Volume Name: distrep-vmstore
Type: Distributed-Replicate
Volume ID: b0df694d-aaea-4a2e-8ffd-7773dda51177
Status: Started
Number of Bricks: 6 x 2 = 12
Transport-type: tcp
Bricks:
Brick1: 10.70.37.105:/bricks/dist-repl-brick1
Brick2: 10.70.37.157:/bricks/dist-repl-brick1
Brick3: 10.70.37.105:/bricks/spare-brick1
Brick4: 10.70.37.157:/bricks/spare-brick1
Brick5: 10.70.37.162:/bricks/dist-repl-brick1
Brick6: 10.70.37.112:/bricks/dist-repl-brick1
Brick7: 10.70.37.162:/bricks/spare-brick1
Brick8: 10.70.37.112:/bricks/spare-brick1
Brick9: 10.70.37.150:/bricks/dist-repl-brick1
Brick10: 10.70.37.124:/bricks/dist-repl-brick1
Brick11: 10.70.37.150:/bricks/spare-brick1
Brick12: 10.70.37.124:/bricks/spare-brick1
Options Reconfigured:
performance.quick-read: off
performance.read-ahead: off
performance.io-cache: off
performance.stat-prefetch: off
storage.linux-aio: disable
cluster.eager-lock: enable
network.remote-dio: enable
storage.owner-uid: 36
storage.owner-gid: 36

Comment 2 Scott Haines 2013-03-08 21:05:59 UTC

Targeting for Arches.

Comment 3 Scott Haines 2013-04-11 17:02:33 UTC

Per 04-10-2013 Storage bug triage meeting, targeting for Big Bend.

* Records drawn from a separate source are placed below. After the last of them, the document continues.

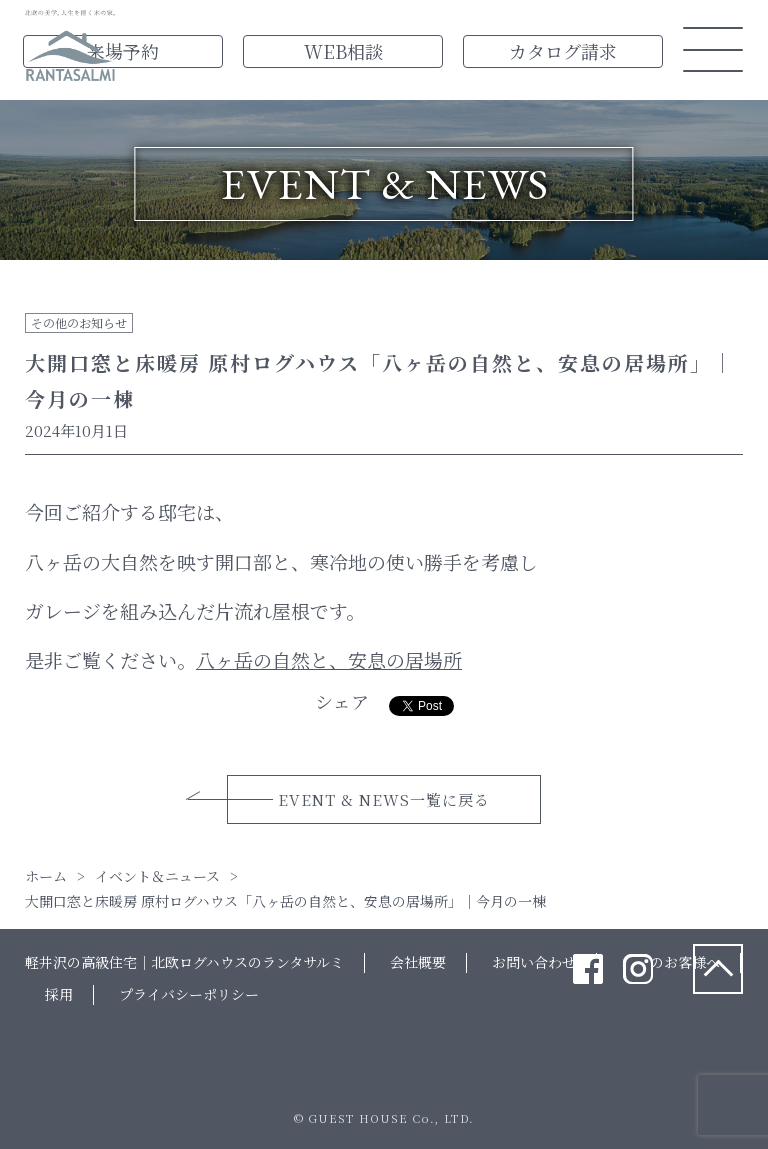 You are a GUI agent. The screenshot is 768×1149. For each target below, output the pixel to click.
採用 (59, 994)
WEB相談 (343, 51)
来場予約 (123, 51)
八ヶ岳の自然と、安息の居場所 (329, 659)
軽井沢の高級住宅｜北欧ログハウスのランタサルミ (184, 962)
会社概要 (418, 962)
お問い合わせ (534, 962)
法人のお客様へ (671, 962)
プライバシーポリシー (189, 994)
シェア (342, 701)
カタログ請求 (563, 51)
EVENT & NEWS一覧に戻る (384, 799) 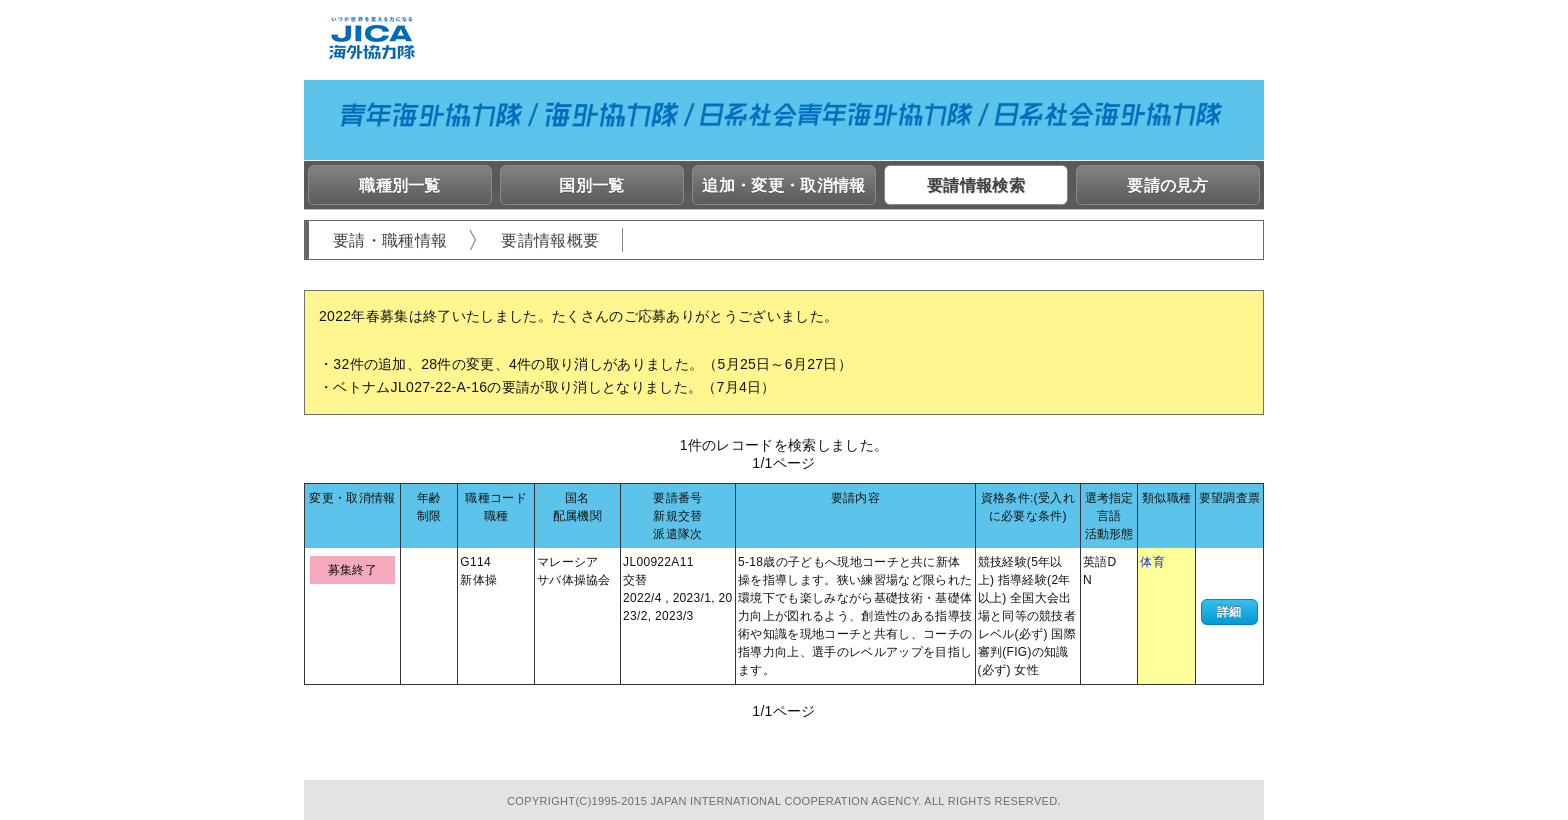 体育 (1152, 562)
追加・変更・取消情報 (783, 185)
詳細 (1229, 612)
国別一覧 (591, 185)
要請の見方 (1168, 185)
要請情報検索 (976, 185)
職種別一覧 (400, 185) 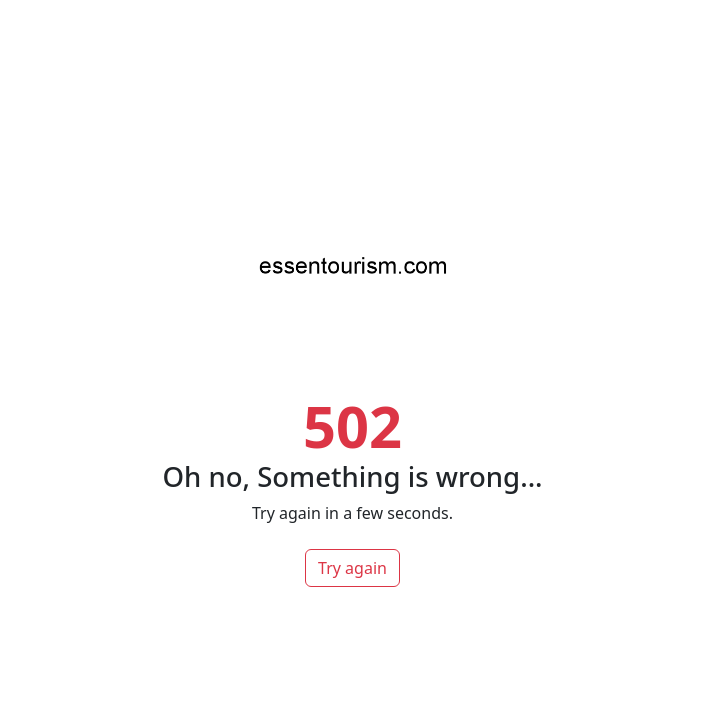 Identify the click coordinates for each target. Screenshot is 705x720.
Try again (352, 568) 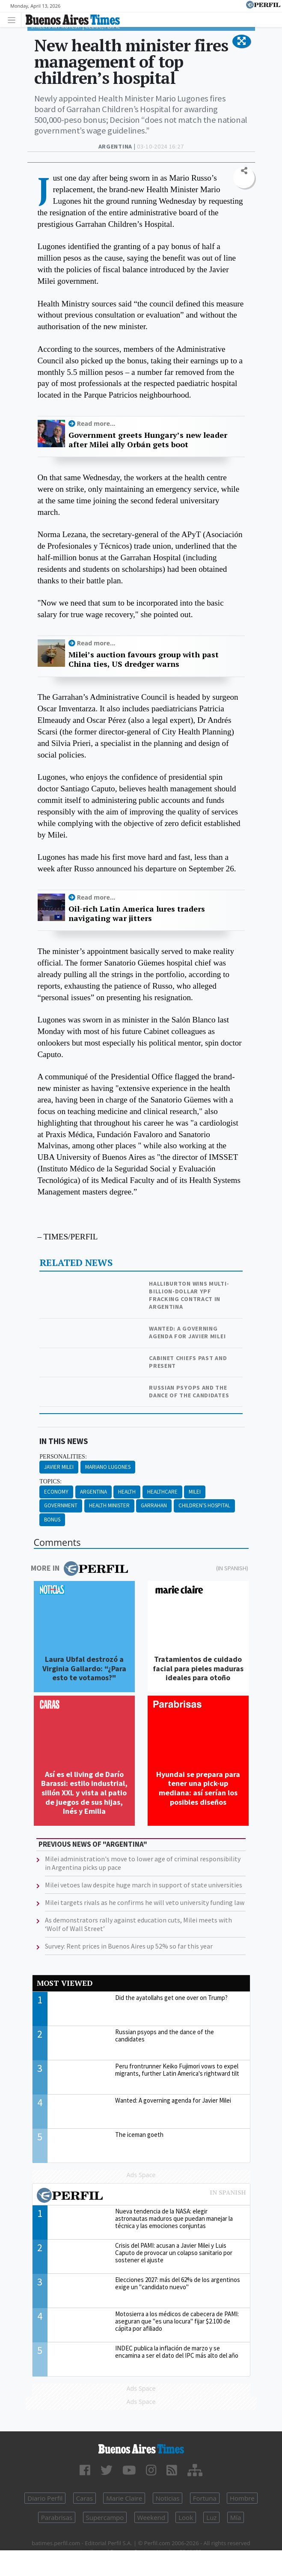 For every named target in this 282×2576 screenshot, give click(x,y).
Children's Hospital (204, 1505)
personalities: (62, 1456)
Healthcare (162, 1491)
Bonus (52, 1519)
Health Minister (109, 1505)
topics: (50, 1481)
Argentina (93, 1491)
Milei (195, 1491)
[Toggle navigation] (14, 19)
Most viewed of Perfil (141, 2196)
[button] (241, 41)
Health (127, 1491)
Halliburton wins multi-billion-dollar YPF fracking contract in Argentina (189, 1295)
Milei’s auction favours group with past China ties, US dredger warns (143, 659)
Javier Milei (59, 1467)
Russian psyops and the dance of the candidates (189, 1391)
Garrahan (154, 1505)
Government (60, 1505)
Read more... (96, 423)
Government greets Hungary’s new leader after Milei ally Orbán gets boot (147, 440)
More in (79, 1568)
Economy (56, 1491)
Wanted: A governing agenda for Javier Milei (187, 1332)
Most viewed (64, 1983)
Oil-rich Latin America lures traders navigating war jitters (136, 913)
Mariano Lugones (108, 1467) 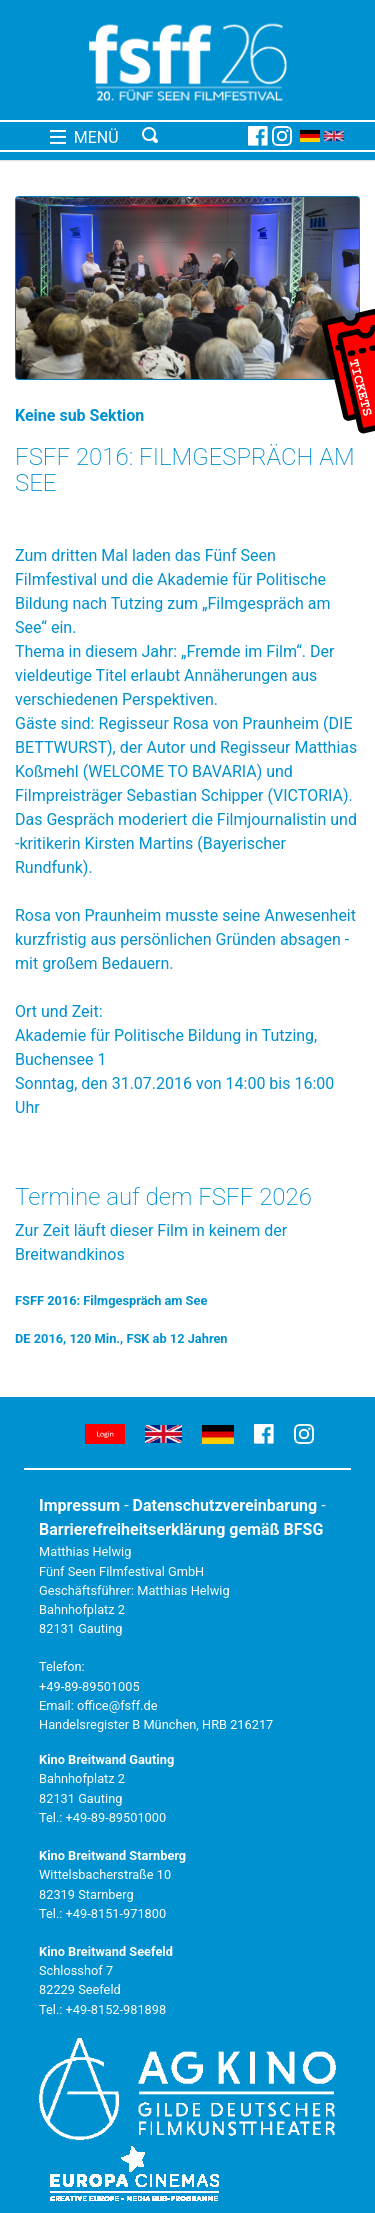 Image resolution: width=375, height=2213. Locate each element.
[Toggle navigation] (191, 136)
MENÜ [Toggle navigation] (84, 137) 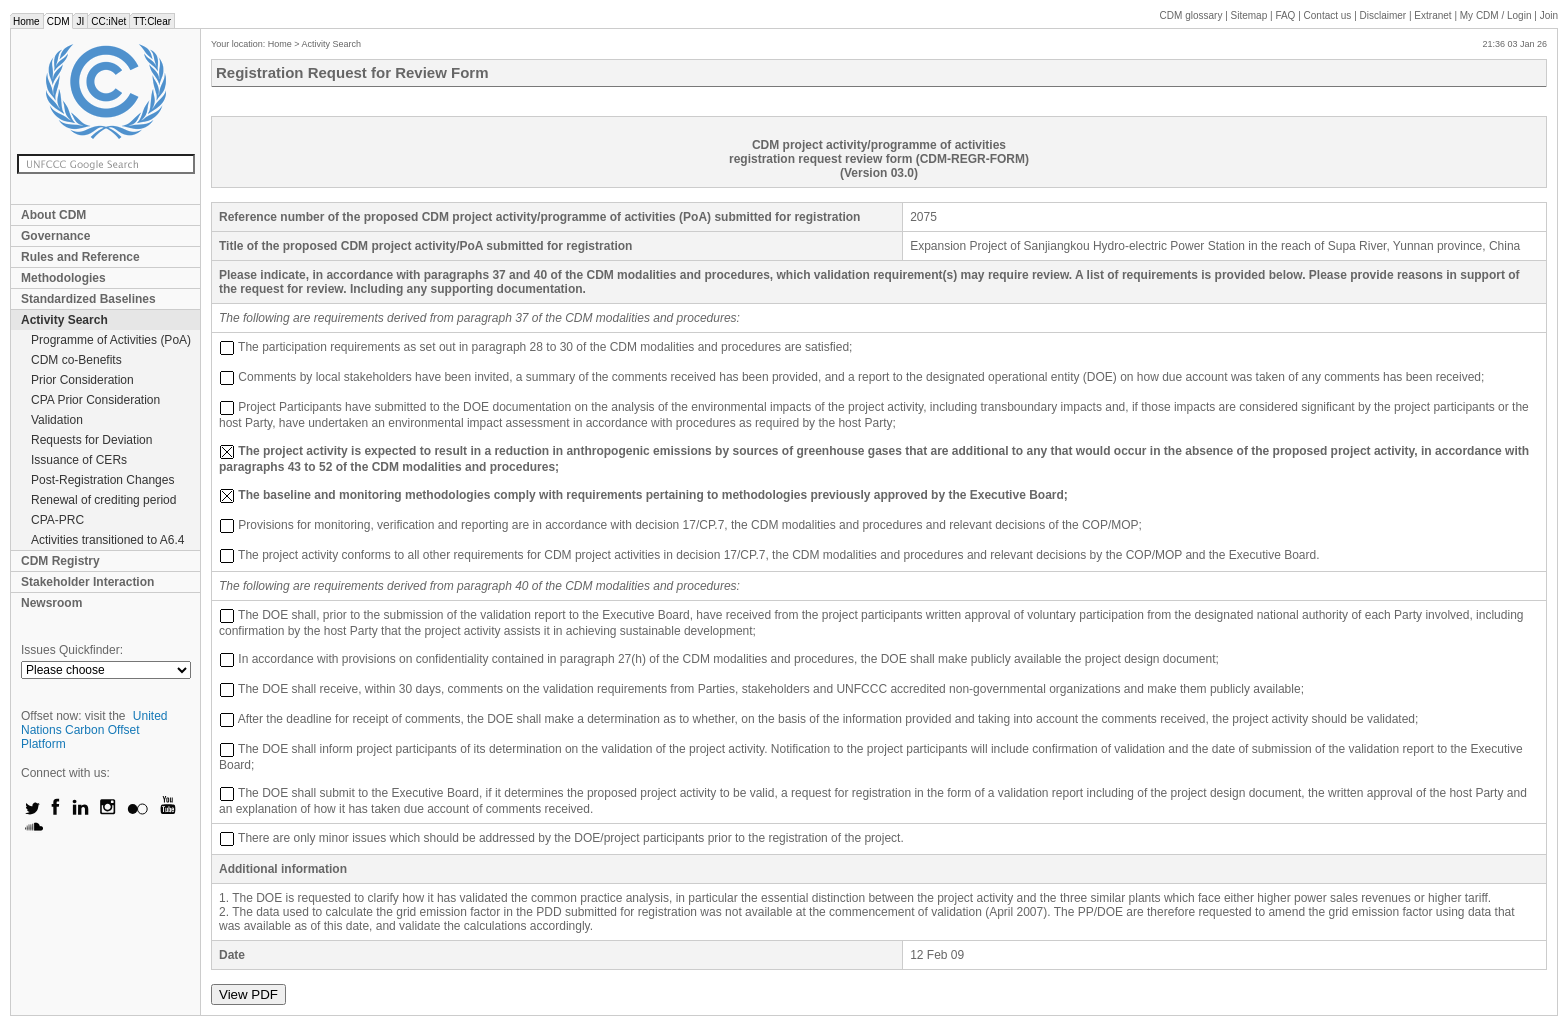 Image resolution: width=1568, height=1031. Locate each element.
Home (26, 21)
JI (80, 21)
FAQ (1285, 15)
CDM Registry (60, 561)
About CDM (53, 215)
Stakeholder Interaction (87, 582)
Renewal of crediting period (103, 500)
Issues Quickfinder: (72, 650)
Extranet (1432, 15)
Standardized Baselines (88, 299)
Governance (55, 236)
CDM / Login (1497, 15)
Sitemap (1249, 15)
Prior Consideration (82, 380)
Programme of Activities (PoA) (111, 340)
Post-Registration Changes (102, 480)
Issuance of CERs (79, 460)
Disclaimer (1383, 15)
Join (1549, 15)
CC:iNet (108, 21)
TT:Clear (152, 21)
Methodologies (63, 278)
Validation (57, 420)
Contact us (1328, 15)
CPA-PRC (57, 520)
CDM (58, 21)
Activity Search (64, 320)
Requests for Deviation (91, 440)
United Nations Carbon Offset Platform (94, 730)
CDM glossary (1191, 15)
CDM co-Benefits (76, 360)
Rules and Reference (80, 257)
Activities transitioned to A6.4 (107, 540)
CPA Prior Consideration (95, 400)
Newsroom (51, 603) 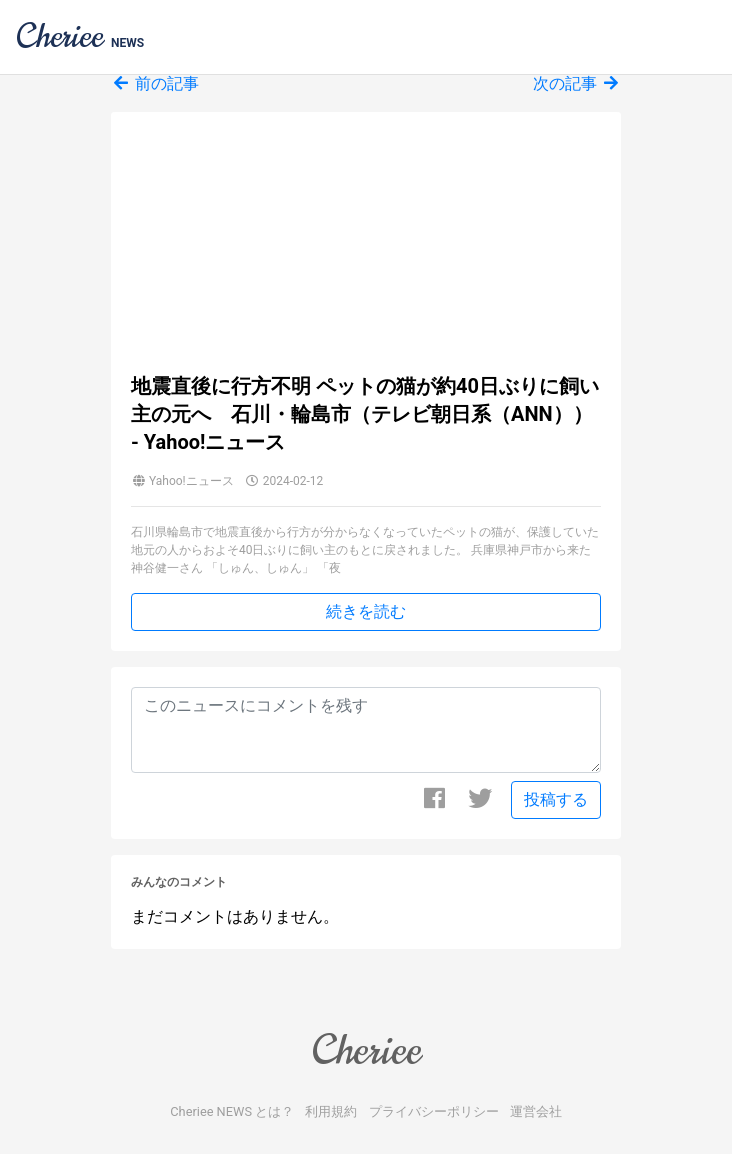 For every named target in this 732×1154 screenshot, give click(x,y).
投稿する (556, 799)
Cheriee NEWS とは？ (232, 1111)
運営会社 (536, 1111)
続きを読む (366, 611)
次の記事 (577, 83)
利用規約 (331, 1111)
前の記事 (155, 83)
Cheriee (366, 1050)
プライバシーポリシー (434, 1111) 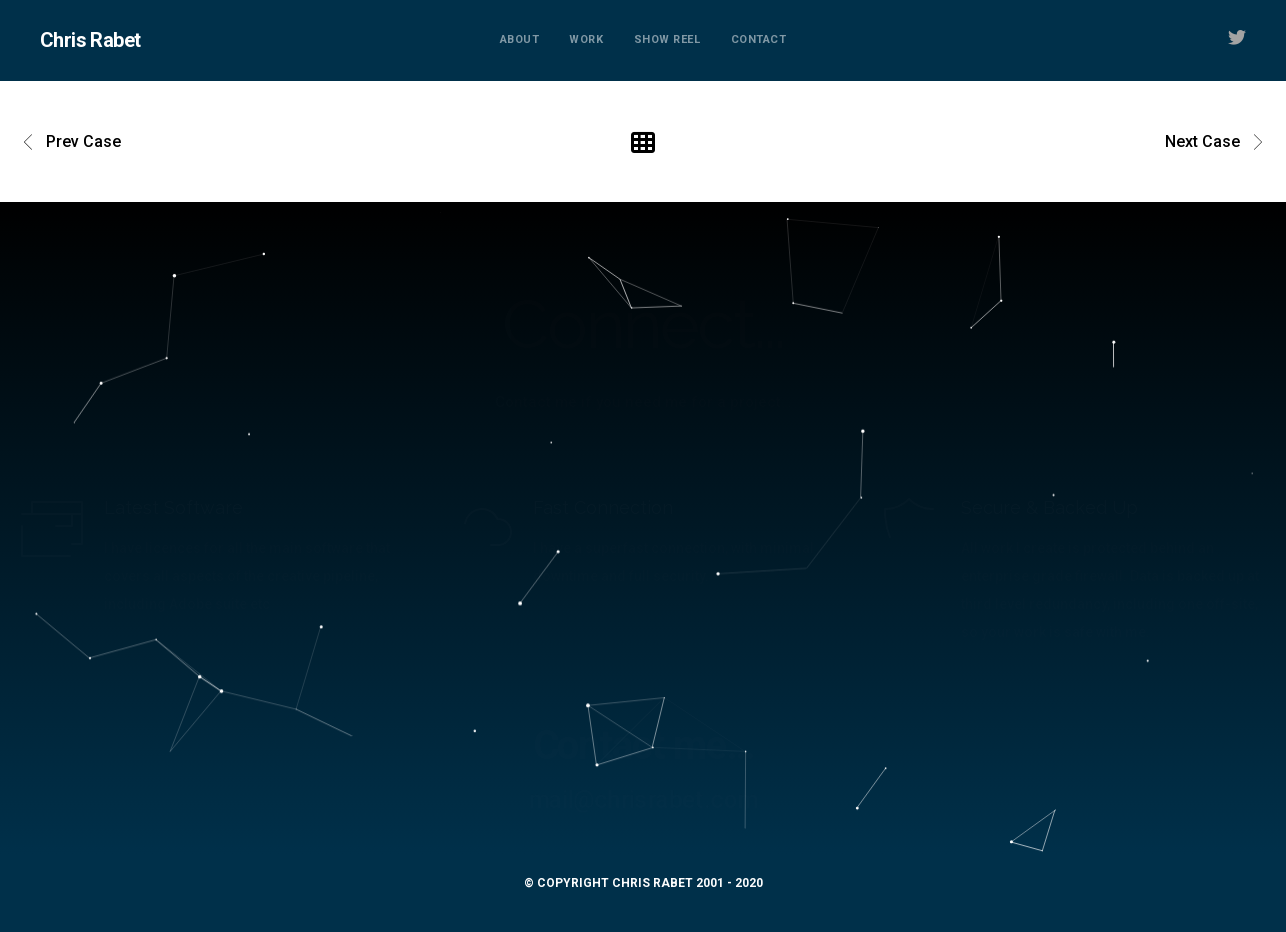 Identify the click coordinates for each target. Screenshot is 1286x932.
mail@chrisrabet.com (642, 800)
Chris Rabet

Comment 4 vsomyaju 2013-06-05 09:09:40 UTC

We were not able to reproduce this bug.
Can you please provide the step for the same.

Comment 5 SATHEESARAN 2013-06-06 09:48:40 UTC

Hi Venkatesh,

Even I tried to reproduce this issue, but could not able to reproduce it.

Comment 6 Nagaprasad Sathyanarayana 2013-07-18 06:18:53 UTC

Since QE is unable to reproduce this bug, closing this for now.  If found in future, we shall take up.